# Notebook 4: Scientific Machine Learning (SciML) - Physics + AI

**Topic:** PhD Thesis - Scientific Computing & Geophysical Inversion  
**Description:** This notebook demonstrates the hybrid "Scientific Machine Learning" approach. We replace the traditional smoothing regularization with a **Restricted Boltzmann Machine (RBM)** trained on geological patterns. This allows the P-bit optimizer to recover sharp, blocky structures that standard methods blur out.

## 1. The Problem with Smoothness

In Notebook 2 and 3, we used Tikhonov regularization ($||Lm||^2$). This mathematical trick assumes that the earth changes gradually. However, real geology is often discrete: fault lines, distinct rock layers, and intrusions have sharp boundaries.

Standard inversion methods "smear" these sharp boundaries, resulting in blurry images. To fix this, we need a **Prior** that understands distinct geological shapes.

## 2. Restricted Boltzmann Machines (RBM)

An RBM is a generative stochastic neural network that can learn a probability distribution over its set of inputs. It is an Energy-Based Model defined by a bipartite graph.

### 2.1. The Energy Function

The energy of the joint configuration of visible units ($v$) and hidden units ($h$) is defined as:

$$
E(\mathbf{v}, \mathbf{h}) = -\mathbf{v}^T \mathbf{W} \mathbf{h} - \mathbf{b}_v^T \mathbf{v} - \mathbf{b}_h^T \mathbf{h}
$$

**Where:**
* $\mathbf{v} \in \{0, 1\}^{N_v}$: The **Visible Vector**. In our case, this corresponds to the flattened conductivity model pixels ($m$).
* $\mathbf{h} \in \{0, 1\}^{N_h}$: The **Hidden Vector**. These are latent variables that detect features (e.g., edges, blocks).
* $\mathbf{W} \in \mathbb{R}^{N_v \times N_h}$: The **Weights Matrix**. It encodes the relationship between pixels and features. Trained from data.
* $\mathbf{b}_v$: Bias vector for the visible units.
* $\mathbf{b}_h$: Bias vector for the hidden units.

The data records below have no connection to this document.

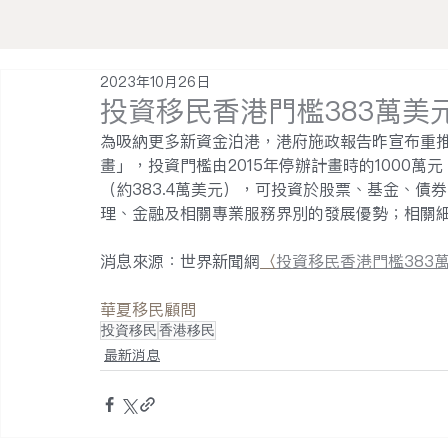
2023年10月26日
投資移民香港門檻383萬美
為吸納更多新資金泊港，港府施政報告昨宣布重推
畫」，投資門檻由2015年停辦計畫時的1000萬元
（約383.4萬美元），可投資於股票、基金、債
理、金融及相關專業服務界別的發展優勢；相關
消息來源：世界新聞網
〈
投資移民香港門檻383
華夏移民顧問
投資移民
香港移民
最新消息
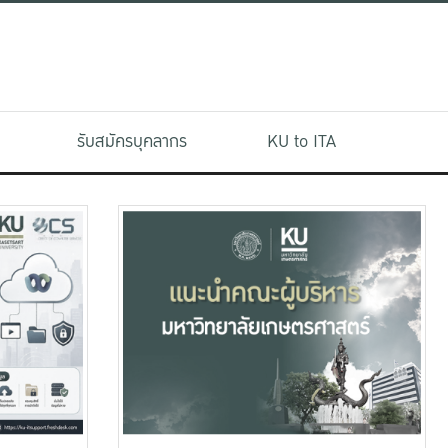
รับสมัครบุคลากร
KU to ITA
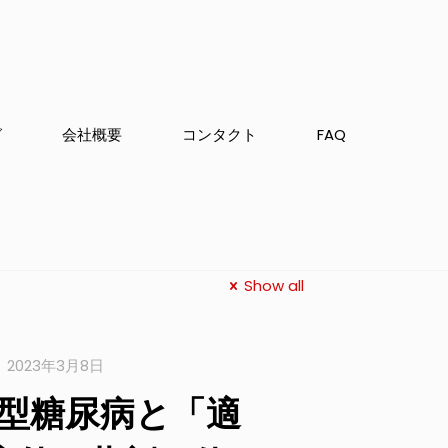
グ
会社概要
コンタクト
FAQ
Show all
2023年3月8日
1型糖尿病と「適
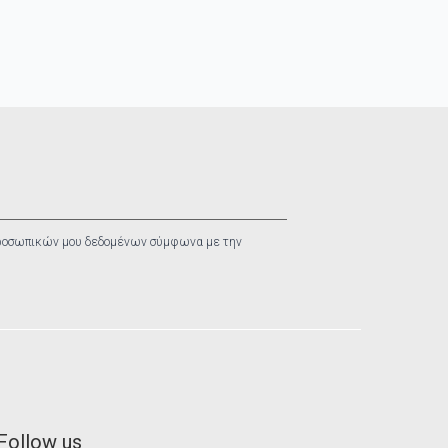
ροσωπικών μου δεδομένων σύμφωνα με την
Follow us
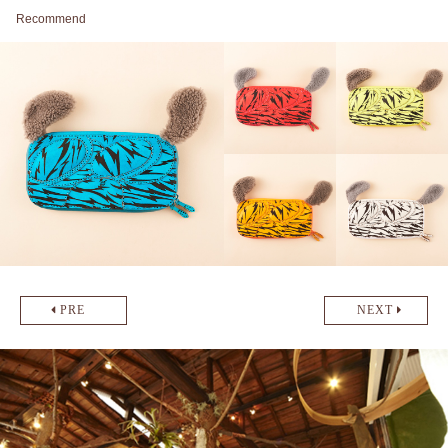
Recommend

### 2.2. The Geological Force (Gradient)

To use the RBM as a prior in our inversion, we need the gradient of its **Free Energy** with respect to the visible units (the model). This tells us how to change the model to make it look more "geological".

The approximate gradient (based on Contrastive Divergence) is:

$$
\nabla_v \mathcal{F}(\mathbf{v}) \approx \mathbf{v} - \text{Reconstruct}(\mathbf{v})
$$

**Where:**
* $\mathbf{v}$: The current noisy model generated by P-bits.
* $\text{Reconstruct}(\mathbf{v})$: The model "imagined" by the RBM after passing $\mathbf{v}$ through the hidden layer and back.
* $\nabla_v \mathcal{F}$: The force vector. If the current model $\mathbf{v}$ is very different from what the RBM expects, this force will be large.

In [None]:
import numpy as np
import matplotlib.pyplot as plt
import sys
import os
import joblib
from sklearn.neural_network import BernoulliRBM

sys.path.append(os.path.abspath('..'))

from pymtinv.mesh import create_padded_mesh
from pymtinv.forward import MT2DForward
from pymtinv.backward import MT2DGradient
from pymtinv.visualization import MT2DVisualizer
# We import the separate SciML functions
from pymtinv.utils import pbit_optimizer_with_rbm, tune_sciml_hyperparameters

## 3. Training the "Geological Brain"

First, we need to teach the RBM what geology looks like. We will generate a synthetic dataset of random blocks and layers, then train the RBM.

In [None]:
# --- 3.1. Generate Synthetic Training Data ---
def generate_synthetic_geology(n_samples, ny, nz):
    data = np.zeros((n_samples, ny * nz))
    for i in range(n_samples):
        img = np.zeros((ny, nz))
        # Randomly add blocks or layers
        n_shapes = np.random.randint(1, 4)
        for _ in range(n_shapes):
            if np.random.rand() > 0.5: # Block
                w, h = np.random.randint(3, 8), np.random.randint(3, 8)
                y, z = np.random.randint(0, ny-w), np.random.randint(0, nz-h)
                img[y:y+w, z:z+h] = 1.0
            else: # Layer
                z_start = np.random.randint(0, nz-2)
                img[:, z_start:z_start+np.random.randint(1,4)] = 1.0
        data[i] = img.flatten()
    return data

# Define Mesh Size (Must match the inversion mesh core)
NY, NZ = 30, 25 
training_data = generate_synthetic_geology(2000, NY, NZ)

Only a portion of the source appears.